[[ EXTRACTED MATERIAL, beginning ]]

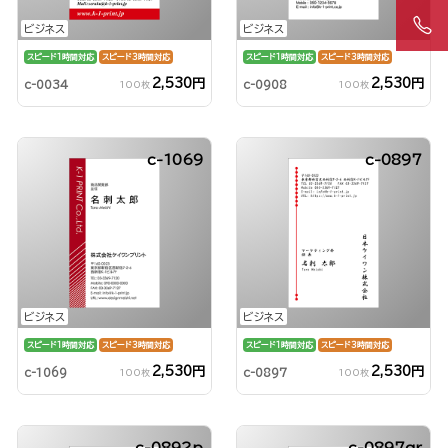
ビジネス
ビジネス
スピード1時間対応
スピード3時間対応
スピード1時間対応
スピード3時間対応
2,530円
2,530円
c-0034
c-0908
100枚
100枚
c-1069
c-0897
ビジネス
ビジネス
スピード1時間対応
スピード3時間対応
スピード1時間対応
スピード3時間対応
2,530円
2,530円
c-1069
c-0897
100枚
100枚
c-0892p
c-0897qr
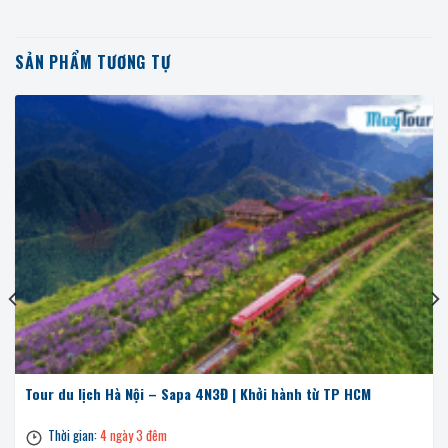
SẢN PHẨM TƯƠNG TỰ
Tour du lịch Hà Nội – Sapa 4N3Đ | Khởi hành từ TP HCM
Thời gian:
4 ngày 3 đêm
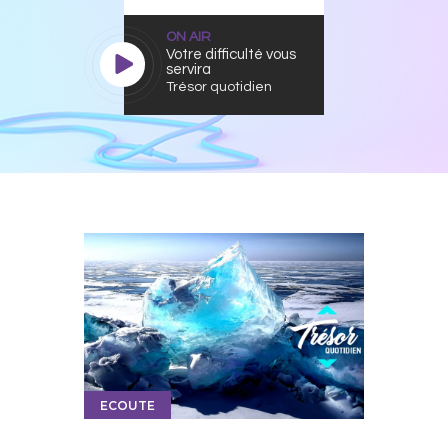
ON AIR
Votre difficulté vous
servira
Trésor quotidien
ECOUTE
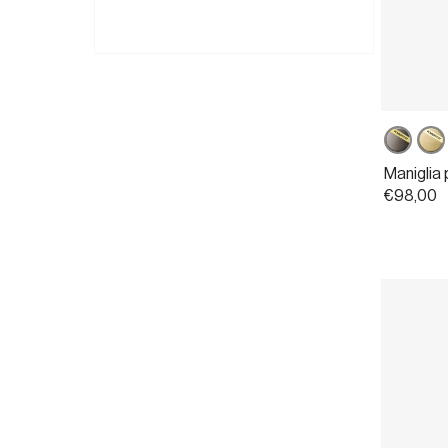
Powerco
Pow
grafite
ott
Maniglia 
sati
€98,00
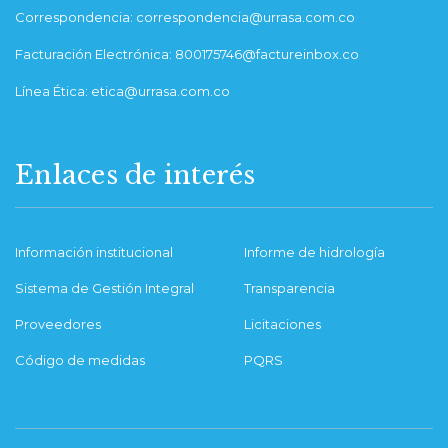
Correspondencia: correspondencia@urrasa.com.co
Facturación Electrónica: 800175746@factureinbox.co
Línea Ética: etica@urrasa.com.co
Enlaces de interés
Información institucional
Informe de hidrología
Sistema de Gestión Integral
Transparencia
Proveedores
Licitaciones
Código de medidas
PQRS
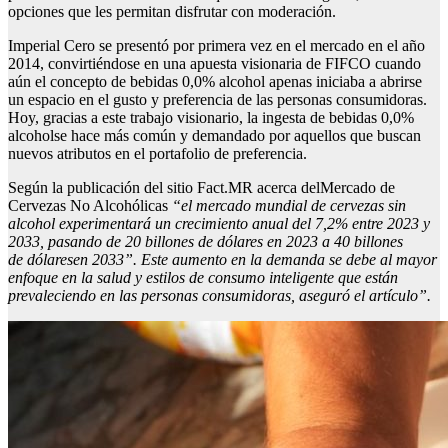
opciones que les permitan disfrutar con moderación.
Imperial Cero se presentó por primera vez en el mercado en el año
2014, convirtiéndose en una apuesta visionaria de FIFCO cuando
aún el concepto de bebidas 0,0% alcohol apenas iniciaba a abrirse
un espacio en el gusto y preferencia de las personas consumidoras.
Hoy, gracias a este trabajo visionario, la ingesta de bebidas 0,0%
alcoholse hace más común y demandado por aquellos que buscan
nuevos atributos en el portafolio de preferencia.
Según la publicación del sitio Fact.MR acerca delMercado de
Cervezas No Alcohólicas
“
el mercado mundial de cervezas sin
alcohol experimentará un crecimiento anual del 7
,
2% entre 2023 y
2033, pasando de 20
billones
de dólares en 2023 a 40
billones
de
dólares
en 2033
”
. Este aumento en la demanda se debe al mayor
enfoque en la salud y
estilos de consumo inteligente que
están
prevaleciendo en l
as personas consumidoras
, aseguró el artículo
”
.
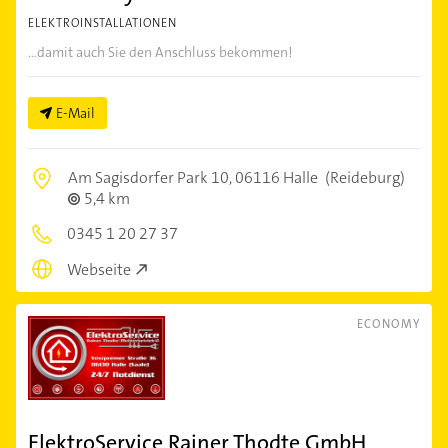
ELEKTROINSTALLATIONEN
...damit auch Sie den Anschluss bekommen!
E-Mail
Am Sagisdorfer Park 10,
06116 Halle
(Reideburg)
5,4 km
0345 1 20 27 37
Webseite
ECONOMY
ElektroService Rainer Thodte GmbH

[[ EXTRACTED MATERIAL, end ]]

WHAT YOU NEED TO DO
Output the data verbatim, images excluded.

OUTPUT BELOW
ビジネス
ビジネス
スピード1時間対応
スピード3時間対応
スピード1時間対応
スピード3時間対応
2,530円
2,530円
c-0034
c-0908
100枚
100枚
c-1069
c-0897
ビジネス
ビジネス
スピード1時間対応
スピード3時間対応
スピード1時間対応
スピード3時間対応
2,530円
2,530円
c-1069
c-0897
100枚
100枚
c-0892p
c-0897qr
SẢN PHẨM TƯƠNG TỰ
Tour du lịch Hà Nội – Sapa 4N3Đ | Khởi hành từ TP HCM
Thời gian:
4 ngày 3 đêm
ON AIR
Votre difficulté vous
servira
Trésor quotidien
ECOUTE
Powerco
Pow
grafite
ott
Maniglia 
sati
€98,00
Correspondencia: correspondencia@urrasa.com.co
Facturación Electrónica: 800175746@factureinbox.co
Línea Ética: etica@urrasa.com.co
Enlaces de interés
Información institucional
Informe de hidrología
Sistema de Gestión Integral
Transparencia
Proveedores
Licitaciones
Código de medidas
PQRS
opciones que les permitan disfrutar con moderación.
Imperial Cero se presentó por primera vez en el mercado en el año
2014, convirtiéndose en una apuesta visionaria de FIFCO cuando
aún el concepto de bebidas 0,0% alcohol apenas iniciaba a abrirse
un espacio en el gusto y preferencia de las personas consumidoras.
Hoy, gracias a este trabajo visionario, la ingesta de bebidas 0,0%
alcoholse hace más común y demandado por aquellos que buscan
nuevos atributos en el portafolio de preferencia.
Según la publicación del sitio Fact.MR acerca delMercado de
Cervezas No Alcohólicas
“
el mercado mundial de cervezas sin
alcohol experimentará un crecimiento anual del 7
,
2% entre 2023 y
2033, pasando de 20
billones
de dólares en 2023 a 40
billones
de
dólares
en 2033
”
. Este aumento en la demanda se debe al mayor
enfoque en la salud y
estilos de consumo inteligente que
están
prevaleciendo en l
as personas consumidoras
, aseguró el artículo
”
.
ELEKTROINSTALLATIONEN
...damit auch Sie den Anschluss bekommen!
E-Mail
Am Sagisdorfer Park 10,
06116 Halle
(Reideburg)
5,4 km
0345 1 20 27 37
Webseite
ECONOMY
ElektroService Rainer Thodte GmbH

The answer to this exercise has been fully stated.